Okula giderken bugün sadece muhtemelen test kitaplarımla ve okuma kitabımla boğuşacağımdan pek bir şey değişmeyeceğinden emindim. Defne'yi özlüyordum, ancak o zaten gelmemekle kesin kararlıydı ve benim yapabileceğim hiçbir şey yoktu. Gelse onu korurdum sonuna kadar ama okulda en büyük zarar Ayaz olurdu, ne kadar korumaya çalışsamda o yine kalbini kırardı.

Eniştemle Azra bir konu hakkında konuşuyordu ve Azra yine güzel ama pahalı olan özel markalı elbise almak istediğini söylüyordu. Elbise memur maaşı kadardı! Ve eniştem bir memur olduğu için rüyasında görürdü. Onu anlamıyordum, neden bu kadar pahalı ve lüks şeylere takık olduğunu hiç anlamıyordum.

Okula vardığımızda düşüncelerimden sıyrılmıştım. Azra somurtarak inmişti, ne yapmasını bekliyordu ki eniştemin? Eniştem ona hayal kırıklığıyla baktı sonra bana döndü gülümseyerek sanki hiçbir şey olmamış gibi. Belki de onun hakkında endişeli olduğunu belli etmek istemiyor olabilirdi.

"Dersleri iyi dinleyin, tamam mı?" dediğinde elimle onu onayladım gülümseyerek. Eniştemde son kez bana gülümsediğinde arkama döndüm ve okula giriş yaptığımda derin bir nefes aldım. Tam okulun içine giriş yapacakken yanıma bizim yan şubelerimizden olan Zeynep bana doğru geldiğini fark ettim. Durduğumda gülümseyerek yanıma geldi.

"Meyra dün okula geldin mi sen?" dediğinde onaylamazca salladım. Zeynep konuştu.

"O zaman sana bir şey vermem gerekiyor."

"Bu ne?" Kağıdı incelerken bugün olacak basketbol maçının saat kaçta okulda olacağını yazıyordu ve spor salonunda olacağını.
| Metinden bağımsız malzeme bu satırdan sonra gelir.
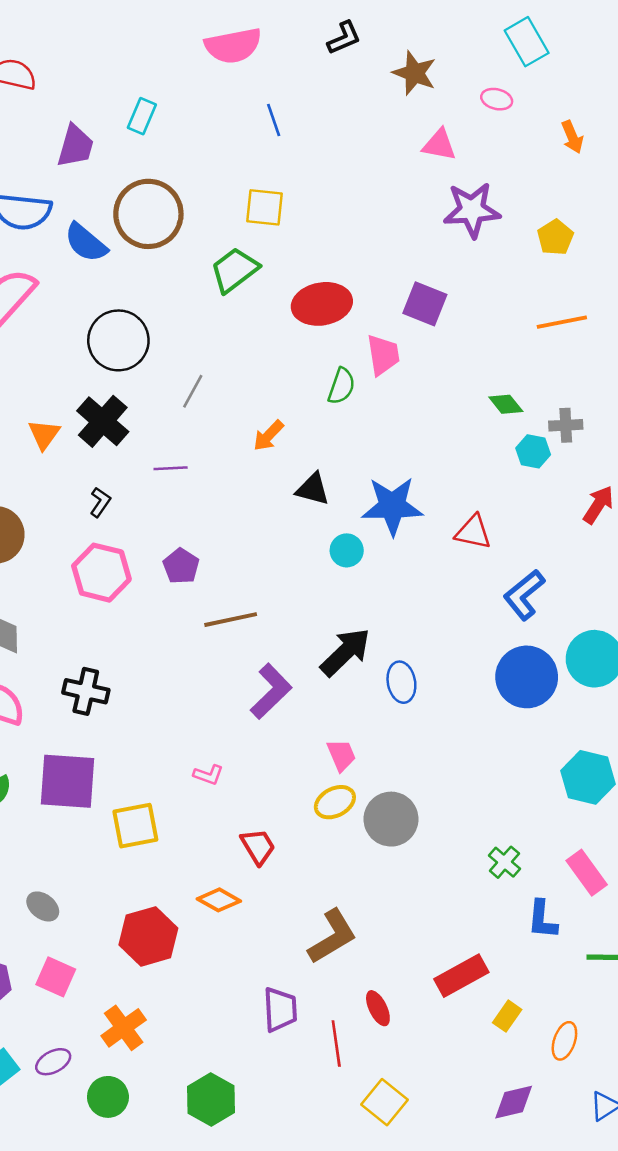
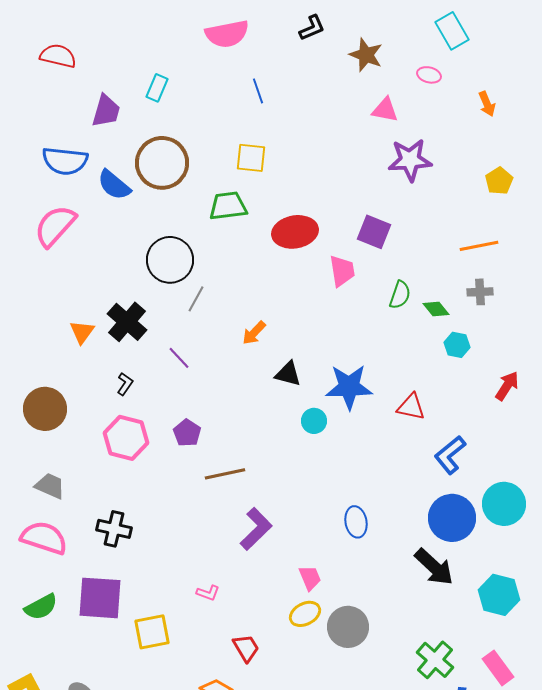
yellow pentagon: (555, 237) -> (499, 181), moved
green trapezoid: (234, 270) -> (228, 206), turned 30
black circle: (118, 340) -> (170, 260), moved
green semicircle: (341, 386) -> (400, 295), moved
gray cross: (566, 425) -> (480, 292), moved
purple line: (171, 468) -> (179, 358), turned 50
black arrow: (345, 652) -> (434, 567), moved, turned 87
green cross: (504, 862) -> (435, 660), size x1.5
"Dün nöbetçiydim ve sana söyleyecektim ama yoktun. Bugün spor salonunda ki karışıklığı düzenleme sırası sende ve öğle arası yapacaksın. Çıkışta da maç olacak ve isteyen gelebiliyor. İstersen sende gel, beraber takılırız." dediğinde hızlı konuştuğu için gözlerimi kırpıştırdım.

Ne konuştun be.

"Tamam, bugün spor salonunu düzenlerim." dedim onaylarcasına. Kesin orası karmakarışıktır şimdi. Bir sürü toplar yerde. Ah Tanrım.

"Çıkışta geliyor musun maçı izlemeye?" dediğinde düşündüm bir kaç saniye. Sonra uygun olduğunu düşünüp omuz silktim.

"Uygun benim için." dediğimde gülümsedi. "Bu harika. Maçta ne konuşalacak şey çıkar be." dedikten sonra kıkırdadı ve elindeki kağıtları tekrar düzenleyerek bana döndü.

"O zaman şimdi gitmem lazım yoksa bu rüzgarda bu kağıtlar uçuşursa mahvolurum." dedikten sonra kağıtlarıyla boğuşarak giderken güldüm.

"Deli kız." diye mırıldanarak önüme döndüm ve okulun içine yürümeye başladım. Sınıfa girdiğimde telefonda halama çıkışta olacak maç için kalacağımızı yazıp mesaj attıktan sonra telefonu cebime koydum ve yerime geçmek için kafamı kaldırdığımda nefes alamadığımı hissettim. O, gelmişti.